The shell of the building was retained in its original form, and the gantry system, which was used to shift heavy machinery around the warehouse, is still visible around the ceiling. The foundations were strengthened and the land beneath the building was decontaminated, but whatever was taken from the original building, was replaced. The only new elements on the façade are the windows and lintels.
Warren and Mahoney take up the ground and first floors of the southern elevation. Above will be consultancy firm Mott McDonald, and GridAKL will inhabit the northern end, along with a café on the ground floor. The east-facing length of the building is taken up by a public laneway, providing access between Pakenham and Madden Streets.
Warren and Mahoney’s offices spill out into this laneway, with tables and chairs set up outside their staff kitchen on the ground level. The reception area is an open space, inviting views up the atrium stairs. The transparent nature of the new offices means a higher level of communication with the public, bringing the company’s work out of the dark figuratively as well as literally, explains WaM’s Principal Scott Compton.
“We’ll get a lot of transient visitors, people who aren’t necessary working with us, engaging with Warren and Mahoney on a simple, referential scale,” he says. “This was one of the objectives of the project: to get away from the dark, mysterious place we were in before. With its formal reception, it was difficult to see what went on behind the scenes.”
The atrium serves as a space to host events. Up to 60 people can be seated on the bleacher seats, while around 40 more can stand around the upper level to view a projector screen on the upper wall, for large-scale presentations.
“We wanted to integrate ways in which we can get closer to the market we are in, to speak with our peers and have the ability to host them,” says Compton. “This is a simple device that allows companies or agencies such as Panuku Development to come and talk about what they’re doing.”
Materials are kept simple, with blackened steel – a reference to the roots of the building – used on the reception desk and the cladding of the ground floor meeting room, which is visible from the laneway.
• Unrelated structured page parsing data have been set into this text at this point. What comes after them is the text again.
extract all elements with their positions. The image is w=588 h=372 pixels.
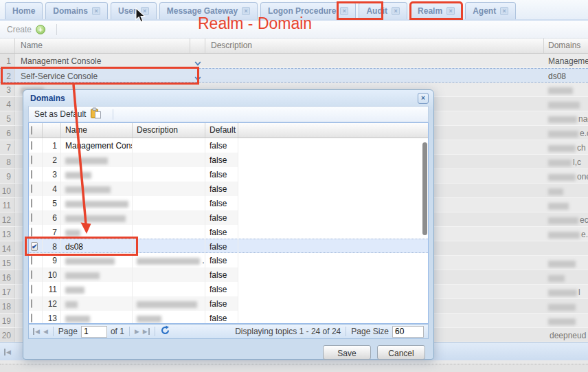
- page-next-icon[interactable]: ▶: [135, 328, 139, 335]
- dialog-table-row[interactable]: 9 . false: [29, 253, 428, 267]
- dialog-cell-name: [61, 253, 133, 267]
- tab-home[interactable]: Home: [5, 2, 43, 19]
- page-first-icon[interactable]: ◀: [4, 349, 11, 355]
- dialog-close-icon[interactable]: ×: [418, 93, 429, 104]
- redacted-text: [548, 174, 576, 181]
- cell-domains: e.c: [544, 126, 588, 140]
- tab-close-icon[interactable]: ×: [446, 7, 455, 15]
- redacted-text: [548, 289, 577, 296]
- dialog-table-row[interactable]: ✔ 8 ds08 false: [29, 239, 428, 253]
- redacted-text: [65, 272, 100, 279]
- page-size-input[interactable]: [392, 326, 424, 338]
- dialog-cell-description: [133, 182, 205, 196]
- create-button[interactable]: Create: [7, 25, 32, 34]
- tab-audit[interactable]: Audit ×: [359, 2, 407, 19]
- tab-close-icon[interactable]: ×: [340, 7, 348, 15]
- dialog-cell-default-domain: false: [205, 253, 238, 267]
- row-checkbox[interactable]: [29, 296, 43, 311]
- page-prev-icon[interactable]: ◀: [43, 328, 48, 335]
- dialog-row-number: 3: [43, 167, 61, 182]
- row-checkbox[interactable]: [29, 196, 43, 210]
- table-row[interactable]: 2 Self-Service Console ds08: [0, 68, 588, 83]
- dropdown-icon[interactable]: [190, 54, 205, 67]
- dialog-table-row[interactable]: 4 false: [29, 182, 428, 196]
- select-all-checkbox[interactable]: [29, 123, 43, 138]
- save-button[interactable]: Save: [323, 345, 371, 360]
- tab-user[interactable]: User ×: [111, 2, 157, 19]
- row-checkbox[interactable]: [29, 210, 43, 225]
- redacted-text: [65, 157, 108, 164]
- tab-agent[interactable]: Agent ×: [465, 2, 516, 19]
- dialog-table-row[interactable]: 10 false: [29, 267, 428, 282]
- row-number: 17: [0, 285, 15, 298]
- page-number-input[interactable]: [81, 326, 107, 338]
- dialog-table-row[interactable]: 11 false: [29, 282, 428, 296]
- redacted-text: [65, 316, 90, 322]
- tab-message-gateway[interactable]: Message Gateway ×: [159, 2, 258, 19]
- dialog-buttons: Save Cancel: [323, 345, 425, 360]
- dialog-row-number: 1: [43, 138, 61, 153]
- dialog-column-header-description[interactable]: Description: [133, 123, 205, 138]
- dropdown-icon[interactable]: [190, 69, 205, 82]
- table-row[interactable]: 1 Management Console Management Console: [0, 54, 588, 68]
- cancel-button[interactable]: Cancel: [377, 345, 425, 360]
- dialog-table-row[interactable]: 5 false: [29, 196, 428, 210]
- create-plus-icon[interactable]: +: [36, 25, 45, 34]
- dialog-scrollbar-thumb[interactable]: [422, 142, 427, 235]
- dialog-table-row[interactable]: 13 false: [29, 311, 428, 324]
- dialog-cell-default-domain: false: [205, 267, 238, 282]
- row-checkbox[interactable]: [29, 282, 43, 296]
- dialog-cell-description: [133, 267, 205, 282]
- refresh-icon[interactable]: [160, 325, 170, 338]
- dialog-table-row[interactable]: 12 false: [29, 296, 428, 311]
- redacted-text: [548, 145, 576, 152]
- tab-close-icon[interactable]: ×: [242, 7, 250, 15]
- column-header-domains[interactable]: Domains: [544, 39, 588, 53]
- row-checkbox[interactable]: [29, 267, 43, 282]
- row-checkbox[interactable]: [29, 253, 43, 267]
- tab-close-icon[interactable]: ×: [392, 7, 400, 15]
- redacted-text: [548, 261, 576, 267]
- tab-close-icon[interactable]: ×: [500, 7, 508, 15]
- tab-realm[interactable]: Realm ×: [410, 2, 462, 19]
- redacted-text: [548, 304, 576, 311]
- dialog-table-row[interactable]: 7 false: [29, 225, 428, 239]
- cell-domains: ch: [544, 140, 588, 154]
- tab-close-icon[interactable]: ×: [141, 7, 149, 15]
- dialog-column-header-name[interactable]: Name: [61, 123, 133, 138]
- row-checkbox[interactable]: ✔: [29, 239, 43, 252]
- redacted-text: [65, 287, 84, 294]
- dialog-table-row[interactable]: 1 Management Console false: [29, 138, 428, 153]
- page-last-icon[interactable]: ▶: [143, 328, 150, 335]
- redacted-text: [137, 316, 161, 322]
- cell-domains: ec: [544, 212, 588, 226]
- row-number: 8: [0, 155, 15, 168]
- set-as-default-button[interactable]: Set as Default: [34, 109, 86, 119]
- column-header-description[interactable]: Description: [205, 39, 544, 53]
- page-first-icon[interactable]: ◀: [33, 328, 40, 335]
- column-header-name[interactable]: Name: [15, 39, 190, 53]
- row-checkbox[interactable]: [29, 182, 43, 196]
- row-checkbox[interactable]: [29, 167, 43, 182]
- dialog-row-number: 12: [43, 296, 61, 311]
- dialog-row-filler: [238, 210, 428, 225]
- dialog-table-row[interactable]: 6 false: [29, 210, 428, 225]
- tab-close-icon[interactable]: ×: [92, 7, 100, 15]
- tab-logon-procedure[interactable]: Logon Procedure ×: [260, 2, 356, 19]
- redacted-text: [548, 188, 563, 195]
- dialog-row-filler: [238, 253, 428, 267]
- dialog-row-filler: [238, 167, 428, 182]
- redacted-text: [548, 232, 580, 239]
- redacted-text: [65, 201, 128, 208]
- tab-domains[interactable]: Domains ×: [45, 2, 108, 19]
- dialog-toolbar: Set as Default: [28, 106, 429, 122]
- dialog-table-row[interactable]: 2 false: [29, 153, 428, 167]
- row-checkbox[interactable]: [29, 153, 43, 167]
- clipboard-paste-icon[interactable]: [90, 107, 102, 121]
- dialog-column-header-default-domain[interactable]: Default Do: [205, 123, 238, 138]
- row-checkbox[interactable]: [29, 138, 43, 153]
- paging-separator: [346, 327, 346, 336]
- dialog-table-row[interactable]: 3 false: [29, 167, 428, 182]
- row-checkbox[interactable]: [29, 225, 43, 239]
- row-checkbox[interactable]: [29, 311, 43, 324]
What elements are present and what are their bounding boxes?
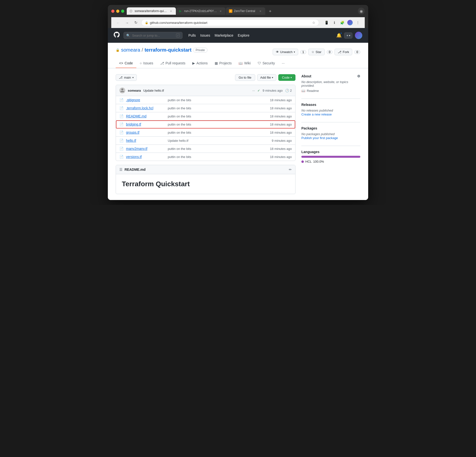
extensions-icon[interactable]: 🧩 [339,19,346,26]
menu-icon[interactable]: ⋮ [354,19,361,26]
close-button[interactable] [111,10,114,13]
browser-tab-github[interactable]: ⬡ someara/terraform-quicks ✕ [127,7,176,15]
nav-pulls[interactable]: Pulls [188,33,196,37]
browser-account-icon[interactable]: ◉ [358,8,365,14]
branch-icon: ⎇ [119,76,123,79]
zerotier-favicon: Z [229,9,232,13]
traffic-lights [111,10,124,13]
edit-icon[interactable]: ✏ [289,168,292,171]
maximize-button[interactable] [121,10,124,13]
star-button[interactable]: ☆ Star [308,49,325,55]
unwatch-button[interactable]: 👁 Unwatch ▾ [273,49,298,55]
address-bar: ← → ↻ 🔒 github.com/someara/terraform-qui… [111,17,365,28]
search-input[interactable] [132,34,174,37]
address-box[interactable]: 🔒 github.com/someara/terraform-quickstar… [141,19,319,26]
security-tab-icon: 🛡 [258,61,261,65]
file-name-link[interactable]: many2many.tf [126,147,165,151]
bookmark-icon[interactable]: ☆ [312,21,315,25]
issues-tab-icon: ○ [140,61,142,65]
commit-author-avatar [119,87,125,93]
info-icon[interactable]: ℹ [331,19,338,26]
tab-issues-label: Issues [143,61,153,65]
profile-icon[interactable] [347,19,353,26]
repo-actions: 👁 Unwatch ▾ 1 ☆ Star 0 ⎇ Fork 0 [273,49,360,55]
github-page: 🔍 / Pulls Issues Marketplace Explore 🔔 +… [108,28,368,200]
sidebar-about: About ⚙ No description, website, or topi… [301,74,360,93]
file-commit-msg: puttin on the bits [168,155,267,159]
tab-title-github: someara/terraform-quicks [135,9,168,13]
about-description: No description, website, or topics provi… [301,80,360,87]
file-name-link[interactable]: .gitignore [126,98,165,102]
code-button[interactable]: Code ▾ [278,74,295,81]
gear-icon[interactable]: ⚙ [357,74,360,78]
eye-icon: 👁 [276,50,279,54]
file-name-link[interactable]: .terraform.lock.hcl [126,106,165,110]
tab-code[interactable]: <> Code [116,59,136,68]
user-avatar[interactable] [355,32,362,39]
forward-button[interactable]: → [124,19,130,26]
fork-button[interactable]: ⎇ Fork [335,49,352,55]
tab-pull-requests[interactable]: ⎇ Pull requests [157,59,189,68]
browser-window: ⬡ someara/terraform-quicks ✕ ▶ run-2TPKr… [108,5,368,200]
commit-more: ··· [252,89,255,92]
branch-name: main [124,76,131,79]
tab-security[interactable]: 🛡 Security [254,59,279,68]
search-icon: 🔍 [126,34,130,37]
tab-wiki[interactable]: 📖 Wiki [235,59,254,68]
create-new-button[interactable]: + ▾ [344,32,352,39]
file-time: 18 minutes ago [270,123,292,126]
branch-selector[interactable]: ⎇ main ▾ [116,74,137,81]
browser-tab-zerotier[interactable]: Z ZeroTier Central ✕ [226,7,265,15]
fork-count: 0 [354,50,360,54]
file-name-link[interactable]: README.md [126,114,165,118]
minimize-button[interactable] [116,10,119,13]
file-commit-msg: puttin on the bits [168,147,267,151]
repo-owner-link[interactable]: someara [121,47,140,53]
file-row: 📄 many2many.tf puttin on the bits 18 min… [116,145,295,153]
code-tab-icon: <> [119,61,123,65]
notifications-bell[interactable]: 🔔 [336,33,342,38]
file-time: 18 minutes ago [270,106,292,110]
file-time: 18 minutes ago [270,155,292,159]
packages-label: Packages [301,126,317,130]
tab-close-zerotier[interactable]: ✕ [258,9,262,13]
nav-issues[interactable]: Issues [200,33,210,37]
file-name-link[interactable]: versions.tf [126,155,165,159]
publish-package-link[interactable]: Publish your first package [301,136,338,140]
file-time: 18 minutes ago [270,98,292,102]
tab-projects[interactable]: ▦ Projects [211,59,235,68]
file-name-link[interactable]: groups.tf [126,130,165,134]
readme-link[interactable]: 📖 Readme [301,89,360,93]
file-name-link[interactable]: hello.tf [126,139,165,143]
add-file-button[interactable]: Add file ▾ [257,74,276,81]
repo-name-link[interactable]: terraform-quickstart [144,47,191,53]
file-time: 18 minutes ago [270,114,292,118]
file-name-link-bridging[interactable]: bridging.tf [126,122,165,126]
new-tab-button[interactable]: + [267,8,274,15]
readme-header: ☰ README.md ✏ [116,165,295,174]
packages-none-text: No packages published [301,132,360,136]
tab-actions[interactable]: ▶ Actions [189,59,211,68]
create-release-link[interactable]: Create a new release [301,113,332,116]
nav-marketplace[interactable]: Marketplace [215,33,233,37]
history-count: 2 [290,89,292,92]
repo-tabs: <> Code ○ Issues ⎇ Pull requests ▶ Actio… [116,59,360,68]
github-search[interactable]: 🔍 / [124,32,182,39]
phone-icon[interactable]: 📱 [323,19,330,26]
nav-explore[interactable]: Explore [238,33,249,37]
refresh-button[interactable]: ↻ [132,19,139,26]
star-count: 0 [327,50,333,54]
tab-close-github[interactable]: ✕ [169,9,173,13]
fork-label: Fork [343,50,349,54]
tab-issues[interactable]: ○ Issues [136,59,157,68]
back-button[interactable]: ← [115,19,122,26]
tab-close-actions[interactable]: ✕ [219,9,223,13]
projects-tab-icon: ▦ [215,61,218,65]
commit-history[interactable]: 🕐 2 [285,89,292,92]
tab-more[interactable]: ··· [278,59,288,68]
readme-link-label: Readme [307,89,319,93]
go-to-file-button[interactable]: Go to file [235,74,255,81]
browser-tab-actions[interactable]: ▶ run-2TPKrtZcdzLeP6YE | ✕ [176,7,225,15]
github-logo[interactable] [114,31,120,39]
svg-point-0 [121,88,123,90]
The concrete floor was poured and ground, and a concrete tone carpet was chosen for the work areas beyond. Warmth is brought in through pops of colour in the furniture and also through the extensive use of timber. Furniture is all by local designers and manufacturers, such as Fletcher Systems, Simon James Design, Goldsworthy and IMO.
An interesting feature of the workspaces upstairs is a purpose-built virtual reality space, where clients can experience 3D-modelled environments from within. Compton says this is a whole new way of working with a client in an architectural design space, which leaves less to chance.
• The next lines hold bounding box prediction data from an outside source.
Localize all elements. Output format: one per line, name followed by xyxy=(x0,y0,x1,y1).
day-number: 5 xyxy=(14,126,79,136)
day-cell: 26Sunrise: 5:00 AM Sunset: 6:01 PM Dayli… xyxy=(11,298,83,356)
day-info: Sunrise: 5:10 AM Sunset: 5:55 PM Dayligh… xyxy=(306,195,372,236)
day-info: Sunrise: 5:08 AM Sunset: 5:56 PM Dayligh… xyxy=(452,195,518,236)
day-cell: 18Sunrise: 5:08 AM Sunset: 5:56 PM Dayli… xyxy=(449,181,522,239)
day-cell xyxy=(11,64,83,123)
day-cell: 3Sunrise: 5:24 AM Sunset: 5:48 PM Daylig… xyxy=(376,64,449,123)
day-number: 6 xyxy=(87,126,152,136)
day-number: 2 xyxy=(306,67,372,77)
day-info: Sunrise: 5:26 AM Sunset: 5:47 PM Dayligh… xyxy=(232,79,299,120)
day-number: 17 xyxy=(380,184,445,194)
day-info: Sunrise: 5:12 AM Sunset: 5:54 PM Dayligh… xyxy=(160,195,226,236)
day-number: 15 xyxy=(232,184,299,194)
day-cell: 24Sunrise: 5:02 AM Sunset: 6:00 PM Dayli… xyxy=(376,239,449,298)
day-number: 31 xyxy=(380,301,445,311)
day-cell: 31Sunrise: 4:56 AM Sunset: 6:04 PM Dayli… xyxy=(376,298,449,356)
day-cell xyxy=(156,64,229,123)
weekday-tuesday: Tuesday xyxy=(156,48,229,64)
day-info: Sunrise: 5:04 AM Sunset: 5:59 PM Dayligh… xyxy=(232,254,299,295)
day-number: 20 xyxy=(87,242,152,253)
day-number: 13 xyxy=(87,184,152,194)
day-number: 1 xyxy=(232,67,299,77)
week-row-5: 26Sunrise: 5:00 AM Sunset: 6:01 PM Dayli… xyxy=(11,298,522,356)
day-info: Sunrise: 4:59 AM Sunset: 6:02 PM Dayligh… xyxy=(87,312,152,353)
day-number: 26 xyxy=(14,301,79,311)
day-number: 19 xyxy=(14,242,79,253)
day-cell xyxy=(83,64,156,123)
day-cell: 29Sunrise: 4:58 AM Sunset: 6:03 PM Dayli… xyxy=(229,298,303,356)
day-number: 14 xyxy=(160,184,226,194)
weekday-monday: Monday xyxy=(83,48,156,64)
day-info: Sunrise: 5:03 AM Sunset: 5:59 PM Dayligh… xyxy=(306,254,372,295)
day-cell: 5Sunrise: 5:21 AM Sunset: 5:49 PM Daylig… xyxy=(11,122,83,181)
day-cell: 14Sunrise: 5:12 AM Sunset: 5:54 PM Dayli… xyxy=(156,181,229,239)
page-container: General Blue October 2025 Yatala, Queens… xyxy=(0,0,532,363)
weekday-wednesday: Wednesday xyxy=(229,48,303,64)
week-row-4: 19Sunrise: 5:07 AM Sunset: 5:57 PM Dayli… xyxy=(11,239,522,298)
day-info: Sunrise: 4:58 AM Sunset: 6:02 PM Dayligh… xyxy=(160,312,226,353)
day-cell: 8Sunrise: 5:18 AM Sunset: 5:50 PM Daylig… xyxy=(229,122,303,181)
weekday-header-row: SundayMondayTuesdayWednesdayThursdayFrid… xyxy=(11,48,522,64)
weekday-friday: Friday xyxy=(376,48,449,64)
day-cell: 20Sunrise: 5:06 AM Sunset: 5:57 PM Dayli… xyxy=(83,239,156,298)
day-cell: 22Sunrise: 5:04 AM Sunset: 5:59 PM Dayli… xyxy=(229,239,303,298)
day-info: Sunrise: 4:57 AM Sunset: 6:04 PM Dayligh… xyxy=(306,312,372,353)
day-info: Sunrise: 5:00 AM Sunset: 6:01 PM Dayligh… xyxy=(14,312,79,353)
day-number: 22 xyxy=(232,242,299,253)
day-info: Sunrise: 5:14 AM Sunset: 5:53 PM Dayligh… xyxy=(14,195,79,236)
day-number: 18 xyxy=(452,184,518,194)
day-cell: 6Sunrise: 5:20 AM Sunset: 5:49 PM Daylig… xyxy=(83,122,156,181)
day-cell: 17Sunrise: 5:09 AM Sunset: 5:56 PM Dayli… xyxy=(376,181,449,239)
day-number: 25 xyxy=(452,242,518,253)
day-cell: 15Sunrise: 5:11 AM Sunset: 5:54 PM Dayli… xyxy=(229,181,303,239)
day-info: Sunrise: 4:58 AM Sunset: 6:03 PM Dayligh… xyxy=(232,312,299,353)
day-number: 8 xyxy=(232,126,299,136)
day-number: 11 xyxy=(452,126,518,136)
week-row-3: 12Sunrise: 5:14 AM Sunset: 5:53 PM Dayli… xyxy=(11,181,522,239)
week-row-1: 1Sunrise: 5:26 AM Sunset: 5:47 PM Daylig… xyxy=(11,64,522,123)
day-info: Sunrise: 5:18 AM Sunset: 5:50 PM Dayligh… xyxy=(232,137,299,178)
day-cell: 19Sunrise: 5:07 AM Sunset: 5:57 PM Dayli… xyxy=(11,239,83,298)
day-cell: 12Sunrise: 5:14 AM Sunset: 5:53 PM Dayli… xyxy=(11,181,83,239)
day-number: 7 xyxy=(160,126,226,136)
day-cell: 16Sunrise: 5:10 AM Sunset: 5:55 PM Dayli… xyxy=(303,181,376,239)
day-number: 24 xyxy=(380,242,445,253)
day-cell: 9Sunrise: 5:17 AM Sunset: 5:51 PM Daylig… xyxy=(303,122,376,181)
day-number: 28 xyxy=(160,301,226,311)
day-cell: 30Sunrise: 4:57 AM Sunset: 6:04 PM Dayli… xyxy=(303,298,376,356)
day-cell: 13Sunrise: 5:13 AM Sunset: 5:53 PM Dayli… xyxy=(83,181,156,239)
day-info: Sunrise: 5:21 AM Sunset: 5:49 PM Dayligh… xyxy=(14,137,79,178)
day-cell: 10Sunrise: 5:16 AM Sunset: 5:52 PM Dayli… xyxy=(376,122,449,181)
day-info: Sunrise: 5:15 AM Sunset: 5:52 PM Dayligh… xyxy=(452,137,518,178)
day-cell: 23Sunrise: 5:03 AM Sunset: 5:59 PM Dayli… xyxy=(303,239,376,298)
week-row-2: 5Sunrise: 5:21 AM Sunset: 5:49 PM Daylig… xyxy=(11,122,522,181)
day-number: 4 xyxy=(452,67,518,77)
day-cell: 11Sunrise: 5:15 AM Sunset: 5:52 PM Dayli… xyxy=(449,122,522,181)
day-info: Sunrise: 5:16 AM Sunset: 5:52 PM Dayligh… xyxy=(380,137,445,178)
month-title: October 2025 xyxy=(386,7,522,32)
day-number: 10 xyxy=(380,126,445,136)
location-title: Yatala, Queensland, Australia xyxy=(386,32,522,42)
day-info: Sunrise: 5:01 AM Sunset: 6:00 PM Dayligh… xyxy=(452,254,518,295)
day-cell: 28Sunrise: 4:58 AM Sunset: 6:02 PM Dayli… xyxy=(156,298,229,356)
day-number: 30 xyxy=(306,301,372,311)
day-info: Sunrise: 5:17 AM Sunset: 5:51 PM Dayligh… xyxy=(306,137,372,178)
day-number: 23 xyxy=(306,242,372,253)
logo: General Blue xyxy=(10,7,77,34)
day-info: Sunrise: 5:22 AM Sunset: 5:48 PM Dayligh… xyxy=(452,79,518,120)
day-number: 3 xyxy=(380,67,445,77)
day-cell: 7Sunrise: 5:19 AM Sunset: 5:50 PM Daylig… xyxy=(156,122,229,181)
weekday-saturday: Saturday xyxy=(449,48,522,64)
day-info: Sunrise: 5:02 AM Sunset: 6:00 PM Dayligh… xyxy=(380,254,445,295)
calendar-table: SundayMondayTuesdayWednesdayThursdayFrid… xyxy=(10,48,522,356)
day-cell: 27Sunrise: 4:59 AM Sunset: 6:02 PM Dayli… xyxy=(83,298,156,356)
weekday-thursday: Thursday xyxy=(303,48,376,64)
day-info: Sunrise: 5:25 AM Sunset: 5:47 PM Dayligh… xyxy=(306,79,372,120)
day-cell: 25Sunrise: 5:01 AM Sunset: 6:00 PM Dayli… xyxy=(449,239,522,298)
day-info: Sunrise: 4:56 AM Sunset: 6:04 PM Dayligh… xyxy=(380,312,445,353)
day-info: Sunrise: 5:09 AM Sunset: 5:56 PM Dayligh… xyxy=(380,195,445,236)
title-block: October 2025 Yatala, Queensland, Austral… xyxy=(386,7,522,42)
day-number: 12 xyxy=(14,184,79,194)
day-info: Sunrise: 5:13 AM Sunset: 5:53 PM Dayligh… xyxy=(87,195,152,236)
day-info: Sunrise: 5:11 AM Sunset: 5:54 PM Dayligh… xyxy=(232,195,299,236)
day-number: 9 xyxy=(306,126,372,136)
“Using the paddles, we can pick stuff up and move it, throw it. Depending on what the client is looking for, we can prototype things. We can build examples in virtual reality, and you can get the scale and walk around them and look at the detail up close. Equally we can create massive spaces and get a sense for the volume.”
It appears the Mason Bros building has been reborn as a hub for design and innovation, a fact that will be further evident when GridAKL moves in around the middle of 2017.